*Source material:*
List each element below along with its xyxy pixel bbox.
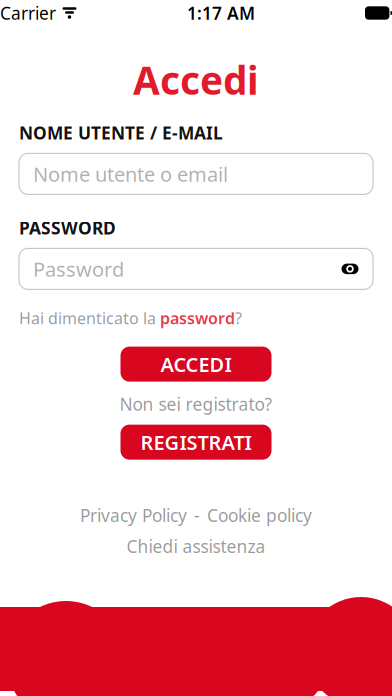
button[interactable]: Cookie policy: [207, 504, 312, 527]
button[interactable]: Nome utente o email: [19, 153, 373, 194]
staticText: [56, 0, 62, 28]
staticText: -: [194, 504, 200, 527]
button[interactable]: Password: [19, 248, 373, 289]
staticText: PASSWORD: [19, 216, 116, 239]
staticText: Nome utente o email: [33, 161, 228, 187]
staticText: NOME UTENTE / E-MAIL: [19, 121, 223, 144]
staticText: password: [160, 307, 235, 329]
staticText: REGISTRATI: [140, 429, 252, 456]
button[interactable]: REGISTRATI: [120, 425, 272, 460]
staticText: Accedi: [133, 54, 259, 105]
staticText: ACCEDI: [160, 351, 232, 378]
staticText: Hai dimenticato la: [19, 307, 160, 329]
button[interactable]: Privacy Policy: [80, 504, 187, 527]
staticText: 1:17 AM: [187, 2, 255, 24]
staticText: Chiedi assistenza: [126, 535, 266, 558]
staticText: Privacy Policy: [80, 504, 187, 527]
staticText: Non sei registrato?: [120, 393, 272, 416]
staticText: ?: [235, 307, 242, 329]
button[interactable]: ACCEDI: [120, 347, 272, 382]
button[interactable]: Chiedi assistenza: [126, 535, 266, 558]
staticText: Password: [33, 256, 124, 282]
staticText: Cookie policy: [207, 504, 312, 527]
staticText: Carrier: [0, 2, 56, 24]
button[interactable]: Hai dimenticato la: [19, 289, 242, 333]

*Problem requirements:*
Nothing but the text is wanted: repeat the data above exactly, without its images.

*Output:*
List each element below along with its xyxy pixel bbox.
button[interactable]: Cookie policy: [207, 504, 312, 527]
button[interactable]: Nome utente o email: [19, 153, 373, 194]
staticText: [56, 0, 62, 28]
staticText: -: [194, 504, 200, 527]
button[interactable]: Password: [19, 248, 373, 289]
staticText: PASSWORD: [19, 216, 116, 239]
staticText: Nome utente o email: [33, 161, 228, 187]
staticText: NOME UTENTE / E-MAIL: [19, 121, 223, 144]
staticText: password: [160, 307, 235, 329]
staticText: REGISTRATI: [140, 429, 252, 456]
button[interactable]: REGISTRATI: [120, 425, 272, 460]
staticText: Accedi: [133, 54, 259, 105]
staticText: ACCEDI: [160, 351, 232, 378]
staticText: Hai dimenticato la: [19, 307, 160, 329]
button[interactable]: Privacy Policy: [80, 504, 187, 527]
staticText: 1:17 AM: [187, 2, 255, 24]
staticText: Chiedi assistenza: [126, 535, 266, 558]
staticText: Privacy Policy: [80, 504, 187, 527]
staticText: Non sei registrato?: [120, 393, 272, 416]
staticText: ?: [235, 307, 242, 329]
button[interactable]: ACCEDI: [120, 347, 272, 382]
button[interactable]: Chiedi assistenza: [126, 535, 266, 558]
staticText: Password: [33, 256, 124, 282]
staticText: Cookie policy: [207, 504, 312, 527]
staticText: Carrier: [0, 2, 56, 24]
button[interactable]: Hai dimenticato la: [19, 289, 242, 333]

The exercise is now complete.